◆ Exercise goal: Set down all of the records word for word.

Transcribed page contents:
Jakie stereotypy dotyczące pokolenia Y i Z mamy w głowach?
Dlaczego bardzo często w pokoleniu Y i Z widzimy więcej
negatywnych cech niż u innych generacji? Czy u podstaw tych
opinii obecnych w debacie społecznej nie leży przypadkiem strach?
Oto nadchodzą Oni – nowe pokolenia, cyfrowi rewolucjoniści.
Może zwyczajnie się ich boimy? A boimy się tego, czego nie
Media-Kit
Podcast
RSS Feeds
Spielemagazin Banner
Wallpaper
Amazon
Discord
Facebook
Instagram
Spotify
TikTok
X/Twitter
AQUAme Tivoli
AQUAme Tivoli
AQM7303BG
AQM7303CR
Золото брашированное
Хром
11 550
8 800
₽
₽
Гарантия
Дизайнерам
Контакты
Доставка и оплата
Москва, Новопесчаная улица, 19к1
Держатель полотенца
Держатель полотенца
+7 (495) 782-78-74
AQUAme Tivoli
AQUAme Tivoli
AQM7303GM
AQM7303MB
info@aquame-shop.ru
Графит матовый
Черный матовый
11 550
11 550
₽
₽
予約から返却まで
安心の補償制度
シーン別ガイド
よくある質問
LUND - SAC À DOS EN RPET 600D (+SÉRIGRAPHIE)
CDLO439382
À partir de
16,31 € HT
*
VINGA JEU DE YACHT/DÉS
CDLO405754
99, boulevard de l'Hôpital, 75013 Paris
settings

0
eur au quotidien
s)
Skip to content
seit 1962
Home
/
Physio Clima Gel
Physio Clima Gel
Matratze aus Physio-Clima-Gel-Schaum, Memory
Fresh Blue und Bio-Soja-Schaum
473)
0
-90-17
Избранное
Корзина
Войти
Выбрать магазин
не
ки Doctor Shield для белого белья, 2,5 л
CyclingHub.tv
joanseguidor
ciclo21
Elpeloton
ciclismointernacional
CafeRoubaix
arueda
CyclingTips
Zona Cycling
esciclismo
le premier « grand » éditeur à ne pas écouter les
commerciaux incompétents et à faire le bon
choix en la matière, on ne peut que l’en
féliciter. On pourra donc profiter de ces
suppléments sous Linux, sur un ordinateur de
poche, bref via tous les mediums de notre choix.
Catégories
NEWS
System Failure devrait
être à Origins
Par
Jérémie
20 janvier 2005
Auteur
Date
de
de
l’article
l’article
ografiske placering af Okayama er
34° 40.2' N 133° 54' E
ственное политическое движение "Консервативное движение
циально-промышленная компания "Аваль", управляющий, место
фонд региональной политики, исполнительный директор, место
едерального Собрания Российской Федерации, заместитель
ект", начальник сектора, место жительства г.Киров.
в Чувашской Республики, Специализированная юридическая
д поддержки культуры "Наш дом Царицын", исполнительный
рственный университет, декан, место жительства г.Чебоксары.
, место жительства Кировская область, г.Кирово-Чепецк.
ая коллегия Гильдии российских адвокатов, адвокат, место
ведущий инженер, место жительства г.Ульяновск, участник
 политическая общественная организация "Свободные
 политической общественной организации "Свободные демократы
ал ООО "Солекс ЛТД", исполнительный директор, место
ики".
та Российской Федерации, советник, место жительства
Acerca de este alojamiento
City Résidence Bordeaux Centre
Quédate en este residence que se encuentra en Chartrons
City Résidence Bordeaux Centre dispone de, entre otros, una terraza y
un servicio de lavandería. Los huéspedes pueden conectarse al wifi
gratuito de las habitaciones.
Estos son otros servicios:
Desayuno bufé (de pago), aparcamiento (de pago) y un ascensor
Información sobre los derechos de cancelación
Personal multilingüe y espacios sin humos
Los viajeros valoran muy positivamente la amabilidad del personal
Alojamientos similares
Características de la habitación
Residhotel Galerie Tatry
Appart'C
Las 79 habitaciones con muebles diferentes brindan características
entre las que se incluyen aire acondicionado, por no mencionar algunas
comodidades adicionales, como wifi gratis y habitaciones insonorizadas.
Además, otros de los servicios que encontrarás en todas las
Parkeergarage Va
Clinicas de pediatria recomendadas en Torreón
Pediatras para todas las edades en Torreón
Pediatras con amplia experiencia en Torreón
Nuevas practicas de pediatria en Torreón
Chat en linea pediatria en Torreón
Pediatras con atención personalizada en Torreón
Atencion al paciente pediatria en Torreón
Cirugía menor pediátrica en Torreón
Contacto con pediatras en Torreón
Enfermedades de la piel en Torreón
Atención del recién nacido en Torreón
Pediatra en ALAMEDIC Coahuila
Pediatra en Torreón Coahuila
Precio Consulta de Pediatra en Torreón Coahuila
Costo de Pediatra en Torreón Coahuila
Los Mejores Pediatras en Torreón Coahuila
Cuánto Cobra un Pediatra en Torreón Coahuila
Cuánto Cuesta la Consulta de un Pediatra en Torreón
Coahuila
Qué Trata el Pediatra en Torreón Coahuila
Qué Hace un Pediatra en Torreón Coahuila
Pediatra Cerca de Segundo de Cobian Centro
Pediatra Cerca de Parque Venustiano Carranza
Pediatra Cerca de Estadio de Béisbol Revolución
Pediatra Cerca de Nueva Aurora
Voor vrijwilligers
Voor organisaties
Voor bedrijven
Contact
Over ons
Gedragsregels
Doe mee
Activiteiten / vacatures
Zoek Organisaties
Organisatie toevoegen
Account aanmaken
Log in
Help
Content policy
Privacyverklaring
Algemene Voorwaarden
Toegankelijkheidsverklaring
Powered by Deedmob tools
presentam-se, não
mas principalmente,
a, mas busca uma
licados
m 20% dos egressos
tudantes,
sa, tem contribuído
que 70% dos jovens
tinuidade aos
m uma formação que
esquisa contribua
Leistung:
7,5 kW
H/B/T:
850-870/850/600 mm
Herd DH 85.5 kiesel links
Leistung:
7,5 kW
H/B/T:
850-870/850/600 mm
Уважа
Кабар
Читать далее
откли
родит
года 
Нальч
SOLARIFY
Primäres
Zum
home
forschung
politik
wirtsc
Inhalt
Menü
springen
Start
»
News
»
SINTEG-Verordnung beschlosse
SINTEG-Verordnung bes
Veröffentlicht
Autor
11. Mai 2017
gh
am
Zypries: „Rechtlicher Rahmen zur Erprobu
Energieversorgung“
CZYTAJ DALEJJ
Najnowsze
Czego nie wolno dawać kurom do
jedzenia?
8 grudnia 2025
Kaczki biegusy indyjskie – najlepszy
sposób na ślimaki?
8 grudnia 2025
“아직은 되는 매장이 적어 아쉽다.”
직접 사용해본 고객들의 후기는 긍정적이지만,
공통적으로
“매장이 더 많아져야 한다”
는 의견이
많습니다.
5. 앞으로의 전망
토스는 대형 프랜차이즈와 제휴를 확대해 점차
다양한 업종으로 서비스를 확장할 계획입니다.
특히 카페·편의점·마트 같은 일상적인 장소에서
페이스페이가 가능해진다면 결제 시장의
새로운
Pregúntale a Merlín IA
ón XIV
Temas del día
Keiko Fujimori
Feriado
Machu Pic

◆ Solution to this task:
Jakie stereotypy dotyczące pokolenia Y i Z mamy w głowach?
Dlaczego bardzo często w pokoleniu Y i Z widzimy więcej
negatywnych cech niż u innych generacji? Czy u podstaw tych
opinii obecnych w debacie społecznej nie leży przypadkiem strach?
Oto nadchodzą Oni – nowe pokolenia, cyfrowi rewolucjoniści.
Może zwyczajnie się ich boimy? A boimy się tego, czego nie
Media-Kit
Podcast
RSS Feeds
Spielemagazin Banner
Wallpaper
Amazon
Discord
Facebook
Instagram
Spotify
TikTok
X/Twitter
AQUAme Tivoli
AQUAme Tivoli
AQM7303BG
AQM7303CR
Золото брашированное
Хром
11 550
8 800
₽
₽
Гарантия
Дизайнерам
Контакты
Доставка и оплата
Москва, Новопесчаная улица, 19к1
Держатель полотенца
Держатель полотенца
+7 (495) 782-78-74
AQUAme Tivoli
AQUAme Tivoli
AQM7303GM
AQM7303MB
info@aquame-shop.ru
Графит матовый
Черный матовый
11 550
11 550
₽
₽
予約から返却まで
安心の補償制度
シーン別ガイド
よくある質問
LUND - SAC À DOS EN RPET 600D (+SÉRIGRAPHIE)
CDLO439382
À partir de
16,31 € HT
*
VINGA JEU DE YACHT/DÉS
CDLO405754
99, boulevard de l'Hôpital, 75013 Paris
settings

0
eur au quotidien
s)
Skip to content
seit 1962
Home
/
Physio Clima Gel
Physio Clima Gel
Matratze aus Physio-Clima-Gel-Schaum, Memory
Fresh Blue und Bio-Soja-Schaum
473)
0
-90-17
Избранное
Корзина
Войти
Выбрать магазин
не
ки Doctor Shield для белого белья, 2,5 л
CyclingHub.tv
joanseguidor
ciclo21
Elpeloton
ciclismointernacional
CafeRoubaix
arueda
CyclingTips
Zona Cycling
esciclismo
le premier « grand » éditeur à ne pas écouter les
commerciaux incompétents et à faire le bon
choix en la matière, on ne peut que l’en
féliciter. On pourra donc profiter de ces
suppléments sous Linux, sur un ordinateur de
poche, bref via tous les mediums de notre choix.
Catégories
NEWS
System Failure devrait
être à Origins
Par
Jérémie
20 janvier 2005
Auteur
Date
de
de
l’article
l’article
ografiske placering af Okayama er
34° 40.2' N 133° 54' E
ственное политическое движение "Консервативное движение
циально-промышленная компания "Аваль", управляющий, место
фонд региональной политики, исполнительный директор, место
едерального Собрания Российской Федерации, заместитель
ект", начальник сектора, место жительства г.Киров.
в Чувашской Республики, Специализированная юридическая
д поддержки культуры "Наш дом Царицын", исполнительный
рственный университет, декан, место жительства г.Чебоксары.
, место жительства Кировская область, г.Кирово-Чепецк.
ая коллегия Гильдии российских адвокатов, адвокат, место
ведущий инженер, место жительства г.Ульяновск, участник
 политическая общественная организация "Свободные
 политической общественной организации "Свободные демократы
ал ООО "Солекс ЛТД", исполнительный директор, место
ики".
та Российской Федерации, советник, место жительства
Acerca de este alojamiento
City Résidence Bordeaux Centre
Quédate en este residence que se encuentra en Chartrons
City Résidence Bordeaux Centre dispone de, entre otros, una terraza y
un servicio de lavandería. Los huéspedes pueden conectarse al wifi
gratuito de las habitaciones.
Estos son otros servicios:
Desayuno bufé (de pago), aparcamiento (de pago) y un ascensor
Información sobre los derechos de cancelación
Personal multilingüe y espacios sin humos
Los viajeros valoran muy positivamente la amabilidad del personal
Alojamientos similares
Características de la habitación
Residhotel Galerie Tatry
Appart'C
Las 79 habitaciones con muebles diferentes brindan características
entre las que se incluyen aire acondicionado, por no mencionar algunas
comodidades adicionales, como wifi gratis y habitaciones insonorizadas.
Además, otros de los servicios que encontrarás en todas las
Parkeergarage Va
Clinicas de pediatria recomendadas en Torreón
Pediatras para todas las edades en Torreón
Pediatras con amplia experiencia en Torreón
Nuevas practicas de pediatria en Torreón
Chat en linea pediatria en Torreón
Pediatras con atención personalizada en Torreón
Atencion al paciente pediatria en Torreón
Cirugía menor pediátrica en Torreón
Contacto con pediatras en Torreón
Enfermedades de la piel en Torreón
Atención del recién nacido en Torreón
Pediatra en ALAMEDIC Coahuila
Pediatra en Torreón Coahuila
Precio Consulta de Pediatra en Torreón Coahuila
Costo de Pediatra en Torreón Coahuila
Los Mejores Pediatras en Torreón Coahuila
Cuánto Cobra un Pediatra en Torreón Coahuila
Cuánto Cuesta la Consulta de un Pediatra en Torreón
Coahuila
Qué Trata el Pediatra en Torreón Coahuila
Qué Hace un Pediatra en Torreón Coahuila
Pediatra Cerca de Segundo de Cobian Centro
Pediatra Cerca de Parque Venustiano Carranza
Pediatra Cerca de Estadio de Béisbol Revolución
Pediatra Cerca de Nueva Aurora
Voor vrijwilligers
Voor organisaties
Voor bedrijven
Contact
Over ons
Gedragsregels
Doe mee
Activiteiten / vacatures
Zoek Organisaties
Organisatie toevoegen
Account aanmaken
Log in
Help
Content policy
Privacyverklaring
Algemene Voorwaarden
Toegankelijkheidsverklaring
Powered by Deedmob tools
presentam-se, não
mas principalmente,
a, mas busca uma
licados
m 20% dos egressos
tudantes,
sa, tem contribuído
que 70% dos jovens
tinuidade aos
m uma formação que
esquisa contribua
Leistung:
7,5 kW
H/B/T:
850-870/850/600 mm
Herd DH 85.5 kiesel links
Leistung:
7,5 kW
H/B/T:
850-870/850/600 mm
Уважа
Кабар
Читать далее
откли
родит
года 
Нальч
SOLARIFY
Primäres
Zum
home
forschung
politik
wirtsc
Inhalt
Menü
springen
Start
»
News
»
SINTEG-Verordnung beschlosse
SINTEG-Verordnung bes
Veröffentlicht
Autor
11. Mai 2017
gh
am
Zypries: „Rechtlicher Rahmen zur Erprobu
Energieversorgung“
CZYTAJ DALEJJ
Najnowsze
Czego nie wolno dawać kurom do
jedzenia?
8 grudnia 2025
Kaczki biegusy indyjskie – najlepszy
sposób na ślimaki?
8 grudnia 2025
“아직은 되는 매장이 적어 아쉽다.”
직접 사용해본 고객들의 후기는 긍정적이지만,
공통적으로
“매장이 더 많아져야 한다”
는 의견이
많습니다.
5. 앞으로의 전망
토스는 대형 프랜차이즈와 제휴를 확대해 점차
다양한 업종으로 서비스를 확장할 계획입니다.
특히 카페·편의점·마트 같은 일상적인 장소에서
페이스페이가 가능해진다면 결제 시장의
새로운
Pregúntale a Merlín IA
ón XIV
Temas del día
Keiko Fujimori
Feriado
Machu Pic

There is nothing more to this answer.